ただし、もし同じ職場にこの制度のことをよく知らない人がいたら「なぜあの人は正社員なのに働く日数や時間が短いの?」と不公平感が生じてしまう場合があります。

加えて労働者のデメリットとして“利用できる期間の定めがない”があり、企業によって決められた方針に従う必要はあります。

この2つは、特に注意しておいた方がいいかもしれません。

2.「育児短時間勤務制度」

2009年の「育児・介護休業法」の改正により企業に導入が義務付けられた制度で、仕事と子育ての両立の中で、体力面への不安を緩和するために設けられました。

この制度のことを端的に言うと、「3歳までの子を養育する労働者が、1日の所定労働時間を原則6時間とすることができる制度」のこととなります。

ただし、制度上は“3歳まで”とされていますが、“最長利用期間”は企業によって異なります

期間は企業(事業所)によって様々なので、「どのような制度を取っているのか?」は勤め先or求人を探している際に確認を取るようにしましょう。

3.「超過勤務対策」

「超過勤務対策」と検索すると、“残業問題/残業削減”などのワードが次々と表示されます。

そう、これは「時間外労働(残業)に対する対策・規制」のことを指しています。

具体的には、時間外労働(残業)は“原則として月45時間・年360時間を上限とする”と定められたのです。
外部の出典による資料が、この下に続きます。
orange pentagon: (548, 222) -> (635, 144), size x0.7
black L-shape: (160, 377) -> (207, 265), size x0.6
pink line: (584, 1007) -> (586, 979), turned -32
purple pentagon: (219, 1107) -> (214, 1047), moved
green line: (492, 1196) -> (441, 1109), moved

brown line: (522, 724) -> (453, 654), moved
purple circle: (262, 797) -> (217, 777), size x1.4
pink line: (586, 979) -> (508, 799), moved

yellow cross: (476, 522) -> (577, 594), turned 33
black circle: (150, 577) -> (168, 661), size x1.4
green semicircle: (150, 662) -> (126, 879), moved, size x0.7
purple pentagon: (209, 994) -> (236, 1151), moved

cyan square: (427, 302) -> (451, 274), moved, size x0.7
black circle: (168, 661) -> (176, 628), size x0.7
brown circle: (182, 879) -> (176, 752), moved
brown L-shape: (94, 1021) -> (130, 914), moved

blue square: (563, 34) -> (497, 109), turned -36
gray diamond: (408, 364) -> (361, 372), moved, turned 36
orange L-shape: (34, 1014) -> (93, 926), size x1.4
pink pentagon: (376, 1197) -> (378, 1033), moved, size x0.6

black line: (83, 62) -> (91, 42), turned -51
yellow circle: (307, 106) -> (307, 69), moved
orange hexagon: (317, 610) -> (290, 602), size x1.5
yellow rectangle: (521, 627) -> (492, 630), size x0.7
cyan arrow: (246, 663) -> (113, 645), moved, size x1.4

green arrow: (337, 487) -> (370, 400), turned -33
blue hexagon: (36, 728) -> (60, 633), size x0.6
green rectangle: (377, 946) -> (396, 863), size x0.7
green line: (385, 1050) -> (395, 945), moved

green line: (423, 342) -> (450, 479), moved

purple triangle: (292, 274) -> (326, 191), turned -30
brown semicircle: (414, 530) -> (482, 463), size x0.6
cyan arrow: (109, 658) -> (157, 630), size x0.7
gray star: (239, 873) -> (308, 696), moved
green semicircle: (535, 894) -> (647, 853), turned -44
これは、2019年4月より施工された「働き方改革関連法」によるものです。

ただ、上述の「働きやすい職場の紹介」で挙げた施設では、基本的に長時間残業が発生するものはありません。

とはいえ、中には入院施設のある病院や病棟などに勤務している人もいらっしゃるでしょうから、そういう人は「超過勤務対策に積極的に取り組んでいる病院かどうか?」を見極める必要はあるかと思います。

まとめ

古くは、男性が働いて家庭にお金を入れ、女性が子育てや家庭を担当する……という時代もありました。

しかし上記のような時代はすでに“当たり前”ではなくなり、女性も仕事をしてお金を稼ぐ「共働き」が当たり前の時代となっているのです。

そもそも、男性(一人)の収入だけでは生活を維持することが難しく、共働きを余儀なくされる家庭も増加しているのが現状です。

夫婦・子育ての悩みを解決する情報を発信している「PaMarry」では共働き夫婦の”リアル”が

発信されてるので是非一度チェックして見てください。

旦那の給料が低すぎて生活できない!と感じた時の対処法や夫の給与に対する妻の本音

夫婦の貯金額はどれぐらい?必要な貯蓄額や効率よく貯金する方法を解説!

共働き家庭の生活費はどのぐらい?夫と妻の負担額はいくらずつが平等?気になる疑問を解説

事情は確かに存在するものの、子どもにはそのような事情を理解できる訳がありません

「どうしてお父さんもお母さんもずっと仕事に出ているの……?」こう感じてしまう、不安を募らせてしまう子供も少なくないのが事実ではあるのです。

子どもを不安にさせることなく、仕事と子育てを両立させていくには、“家族の理解・協力”は必要不可欠です。

「家庭内でしっかりとしたルールを作る」
「自身の親や配偶者の両親に相談をする」
「院内保育や学童保育を利用する」
「様々な制度を活用する」

必ず一人で悩みを抱え込まずに、“子どものためにも”家族と共有しながら上手く仕事と子育てを両立できるようにしてみてください。

また、看護師の働き方は多様に存在します。

「正社員登用制度」を設けている事業所も多いので、お子さんの成長に合わせて雇用形態を変えながら働いていくのも一つの選択肢と言えるかもしれません。